Take those first steps
Herring says after graduating, the first step on a career path is to create a LinkedIn account with a strong profile. “You can make a connection on here with anyone that works in a similar field to what your goal is. Whether you decide to send them a message to start a conversation or just add them as a friend, it’s great for a company that you potentially want to work with to see your name. Companies often post job listings on this site, so it’s an easy way for you to quickly see what’s available and apply.”
She also advises graduates have a “clean and concise” resume that is only one page long, and make a list of five to ten companies they would love to work for. “Make sure to look at the career page on their website every couple of days. This page will have everything from available internships to executive positions. Once they post these job listings they’re bombarded with tons of resumes, so it’s important to get your resume in as soon as possible.”
Herring says students not sure about career choice should remember changes can be made later in life.
“It’s important to carefully consider what you’ll major in, but it’s also important to know that life doesn’t always go according to plan and you might stumble upon a job that you never considered before and really fall in love with.”
Work your way up
She says the first thing she did after graduation was start an internship.
“Right after graduation, I started an internship at a commercial production company in Hollywood,” she says. “At this point I knew nothing about production, so this internship really gave me the basic skills I needed to start working on a film set. I learned how an office runs and how music videos and commercial shoots are planned, which was a whole new world to me! From here I was able to start working on set as a production assistant. It was really intimidating at first to be on a set of 100 people where everyone has been in the industry for years, but it was a great learning experience.”
From there, she worked her way up the ladder, first working as a freelance production assistant where gigs could be one day or a couple of weeks at a time, while holding down a job as personal assistant to a film and TV director in LA. “It was nerve-racking having to juggle two or more jobs at a time,” she says, “but it was a great way to meet a ton of people and learn how the industry works.”

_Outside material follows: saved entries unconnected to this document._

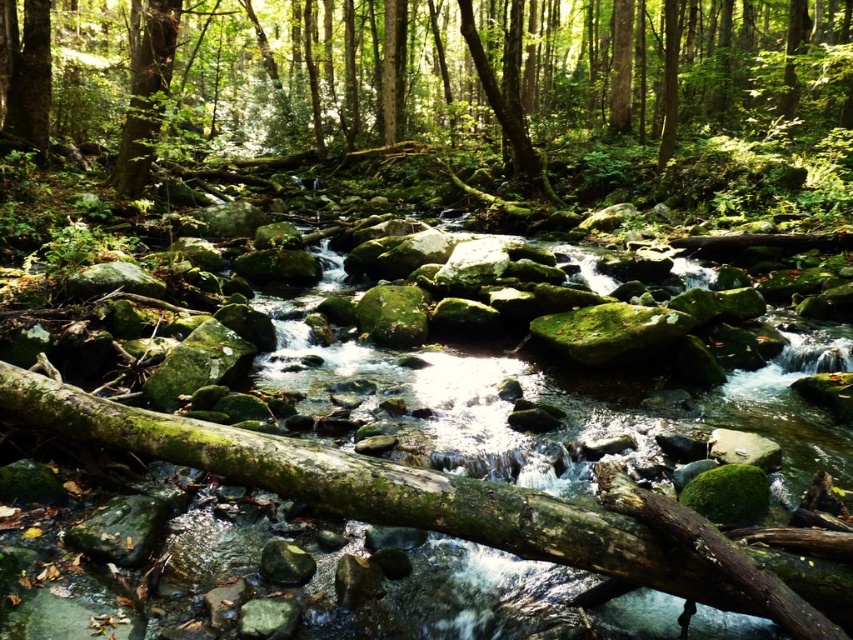 You are a hiker trying to cross the stream in the forest. You notice two rocks in the center of the stream. One is labeled as the green mossy rock at center and the other is labeled as green mossy rocks at center. Which rock should you step on to avoid slipping, considering their height?

The green mossy rock at center has a greater height compared to green mossy rocks at center, so stepping on the taller one would provide a more stable footing and reduce the risk of slipping.

Based on the photo, you are a hiker trying to cross the stream in the forest. You notice two landmarks in the stream to guide your path. The first is a green mossy rock at center, and the second is a group of green mossy rocks at center. Which landmark should you aim for first to cross the stream safely?

You should aim for the green mossy rock at center first because it is positioned to the left of the green mossy rocks at center, making it closer to your starting point on the left side of the stream.

You are a hiker trying to cross the stream in the forest. You notice two rocks in the stream that could help you cross. The first is a green mossy rock at center, and the second is green mossy rocks at center. Which rock would be better to step on for stability?

The green mossy rock at center is larger than the green mossy rocks at center, so stepping on it would provide better stability due to its larger size.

Still working freelance, she moved on to jobs as production coordinator on music videos, taking on more responsibility like hiring crew and finding locations for shoots. She says she worked with many amazing artists but her favorites were with Fifth Harmony and on a Calvin Harris music video with Gigi Hadid.

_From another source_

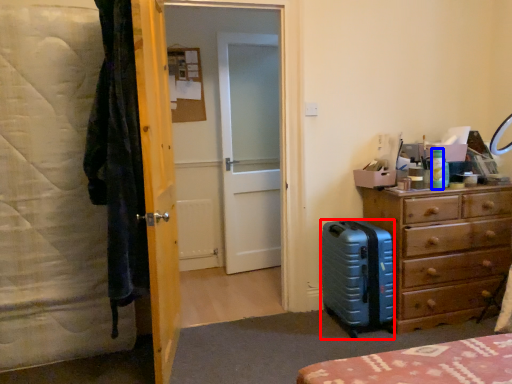 Question: Which of the following is the closest to the observer, suitcase (highlighted by a red box) or bottle (highlighted by a blue box)?

Choices:
 (A) suitcase
 (B) bottle

Answer: (A)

“Unless you’re a full-time staff member at a production company or studio, a lot of production jobs are freelance, so you book one job at a time,” she explains. “This was a little hard to get used to in the beginning because you don’t have a salary that you can rely on, but it also gives you a lot of freedom, which I learned to love! I was able to choose which days I worked and who I was working with.”
Find the dream job
Persistence paid off. About a year later, Herring was hired as a production manager at BuzzFeed, a news and entertainment company with a focus on digital media and based in New York City. She worked in BuzzFeed’s branded video department where she produced sponsored videos with a large budget.

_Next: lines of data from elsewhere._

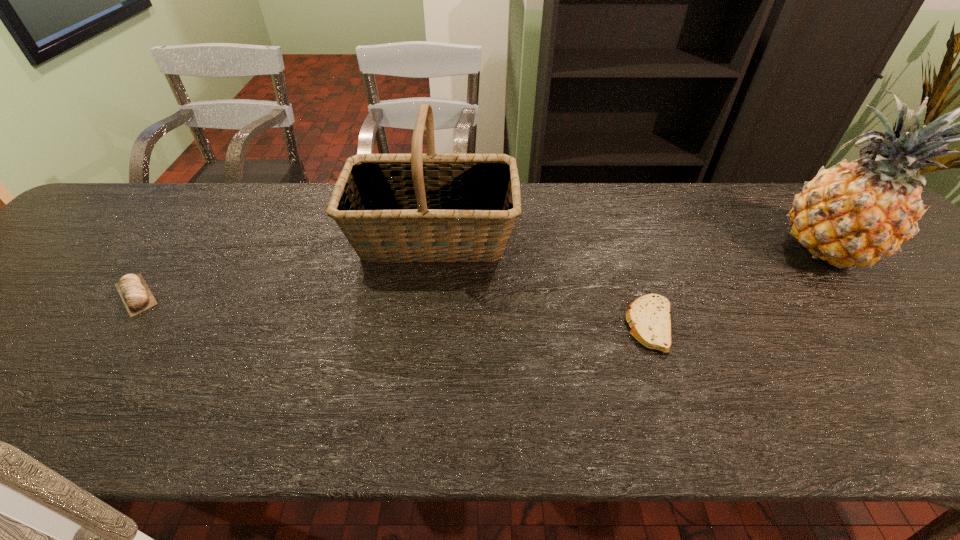 The image size is (960, 540). I want to click on the third closest object to the shortest object, so click(x=133, y=290).

Locate an element on the screen. The image size is (960, 540). vacant space that satisfies the following two spatial constraints: 1. by the handle of the basket; 2. on the left side of the rightmost object is located at coordinates (431, 251).

I want to click on free space that satisfies the following two spatial constraints: 1. by the handle of the basket; 2. on the left side of the right pita bread, so click(x=422, y=326).

Identify the location of vacant space that satisfies the following two spatial constraints: 1. by the handle of the basket; 2. on the back side of the pineapple. The image size is (960, 540). (431, 251).

In order to click on vacant space that satisfies the following two spatial constraints: 1. on the back side of the rightmost object; 2. by the handle of the second object from left to right in this screenshot , I will do `click(817, 236)`.

Where is `free space that satisfies the following two spatial constraints: 1. by the handle of the second tallest object; 2. on the left side of the pineapple`? The width and height of the screenshot is (960, 540). free space that satisfies the following two spatial constraints: 1. by the handle of the second tallest object; 2. on the left side of the pineapple is located at coordinates (431, 251).

Find the location of a particular element. This screenshot has height=540, width=960. vacant region that satisfies the following two spatial constraints: 1. by the handle of the tallest object; 2. on the right side of the basket is located at coordinates (431, 251).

“I was a huge BuzzFeed fan in college and was often on their website when I should have been studying, so I was absolutely ecstatic to be working there full time,” she says. “It was also the first time in my career when I was able to work with other female producers, writers, and crew members. The production industry in general is very male-dominated and I was often one of the only women on set while working on music videos and commercials.”
This is where she first met The Try Guys and had the opportunity to work on their larger branded series that included travel all around the country: flyboarding in Catalina, dune buggy racing in Pismo Beach, swimming with sharks in Florida, airboat racing in the Everglades, and dog sled racing on a glacier in Alaska. “While in Australia, we shot a series where we explored Australian animals, cuisine, and culture. It was a lot of hard work and planning, but one of my favorite things I’ve ever worked on.”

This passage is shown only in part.